In which I finally buy an ebook

In my last post, I discussed why I wanted to buy ebooks I could truly own, and my subsequent attempts to buy such a  copy of John Scalzi’s Redshirts from a readers’-rights-friendly retailer.  I initially had a hard time finding an ebook store that fulfilled three basic requirements:

  1. The store must sell a DRM-free copy of the book, in a convenient format.  That eliminated specialized ebook stores that didn’t carry the title at all.  Also, a number of major sites only had DRM-locked versions at first.
  2. The store must make the format and DRM-free status clear. Most mass-market ebooks are still locked down with DRM, and I don’t want to get stuck with that, either for this title or for other titles I might buy.  So the store had to make it clear what I was buying, either by a notation on the book’s catalog page, or by a general policy stating that books they offered were DRM-free.
  3. The store must not require me to agree to give up my rights as a reader under copyright law.  In particular, I would not consent to any terms of sale that significantly limited my rights of fair use or first sale.  Fair use allows me to make copies of copyrighted material under certain conditions, such as quoting and critiquing a small portion in my own work, or making a complete personal copy of a  TV show I’ve received or CD I’ve  bought, for more convenient consumption.  First sale lets me decide how to dispose of a book once I’ve bought it, including giving over the copy of something I’ve already lawfully acquired to someone else.  (First sale rights also let libraries lend out books without having to ask publishers first.)  Each of these rights has limits, and there are still disputes over how far these rights can be applied to digital content.  But I didn’t want to pre-emptively sign away rights that copyright law might give me.

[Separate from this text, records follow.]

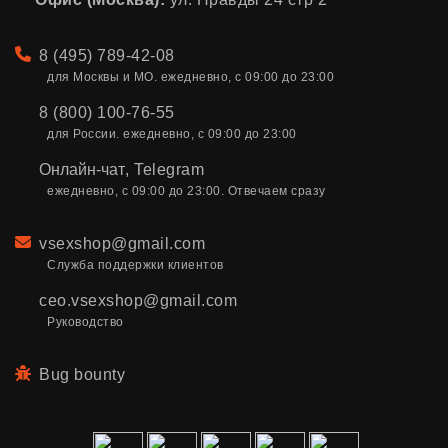
Телефон
8 (495) 789-42-08
для Москвы и МО. ежедневно, с 09:00 до 23:00
8 (800) 100-76-55
для России. ежедневно, с 09:00 до 23:00
Онлайн-чат
,
Telegram
ежедневно, с 09:00 до 23:00. Отвечаем сразу
Email
vsexshop@gmail.com
Служба поддержки клиентов
ceo.vsexshop@gmail.com
Руководство
Bug bounty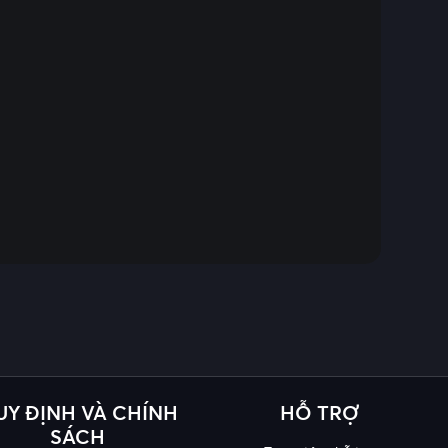
UY ĐỊNH VÀ CHÍNH
HỖ TRỢ
SÁCH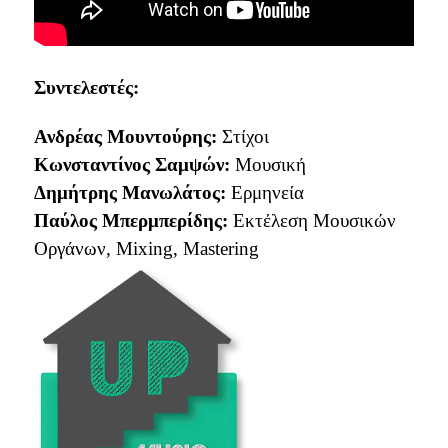
Συντελεστές:
Ανδρέας Μουντούρης:
Στίχοι
Κωνσταντίνος Σαμψών:
Μουσική
Δημήτρης Μανωλάτος:
Ερμηνεία
Παύλος Μπερμπερίδης:
Εκτέλεση Μουσικών
Οργάνων, Mixing, Mastering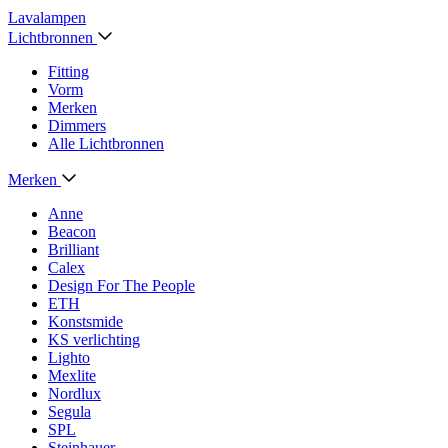
Lavalampen
Lichtbronnen
Fitting
Vorm
Merken
Dimmers
Alle Lichtbronnen
Merken
Anne
Beacon
Brilliant
Calex
Design For The People
ETH
Konstsmide
KS verlichting
Lighto
Mexlite
Nordlux
Segula
SPL
Steinhauer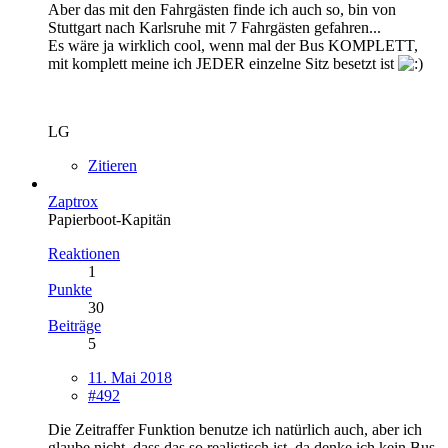
Aber das mit den Fahrgästen finde ich auch so, bin von
Stuttgart nach Karlsruhe mit 7 Fahrgästen gefahren...
Es wäre ja wirklich cool, wenn mal der Bus KOMPLETT,
mit komplett meine ich JEDER einzelne Sitz besetzt ist
LG
Zitieren
Zaptrox
Papierboot-Kapitän
Reaktionen
1
Punkte
30
Beiträge
5
11. Mai 2018
#492
Die Zeitraffer Funktion benutze ich natürlich auch, aber ich
glaube nicht, dass das so realistisch ist, da denke ich kein Bus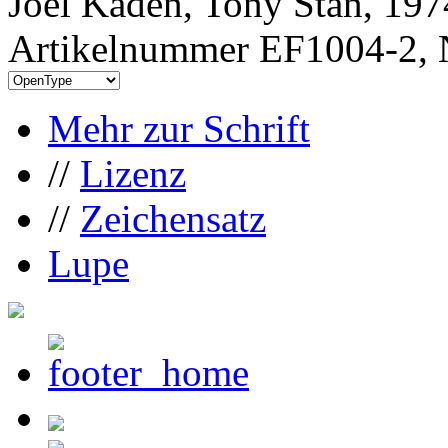
Joel Kaden, Tony Stan, 197
Artikelnummer EF1004-2, 
Mehr zur Schrift
//
Lizenz
//
Zeichensatz
Lupe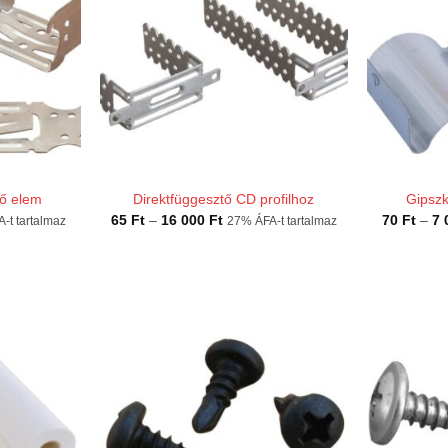
ő elem
Direktfüggesztő CD profilhoz
Gipszk
mány:
Ártartomány:
65
Ft
–
16 000
Ft
70
Ft
–
7 
-t tartalmaz
27% ÁFA-t tartalmaz
65 Ft
-
16
000 Ft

I didn’t think it would be that hard to find a retailer to meet these requirements.  But here’s what I found when I went shopping:

Barnes and Noble: Since we owned a Nook, I first called up the store app on that device.  The ebook was simply marked as a “Nook Book”, with no clear differentation between a DRM-free and a DRM-locked copy.  (The current catalog page for the book now mentions in the overview that it’s being sold without DRM, though  not very prominently.)  I also recalled that to get access to the store in the first place, I had to click through a terms of service agreement.   Reviewing that on the web turned up a clause saying I couldn’t “copy, transfer, sublicense, assign, rent, lease, lend, resell or in any way transfer any rights to all or any portion of the Digital Content to any third party” except under certain explicit, very limited conditions.  In other words, give up first sale rights to anything I bought in the Nook store.  Rather than do that, I moved on to another retailer.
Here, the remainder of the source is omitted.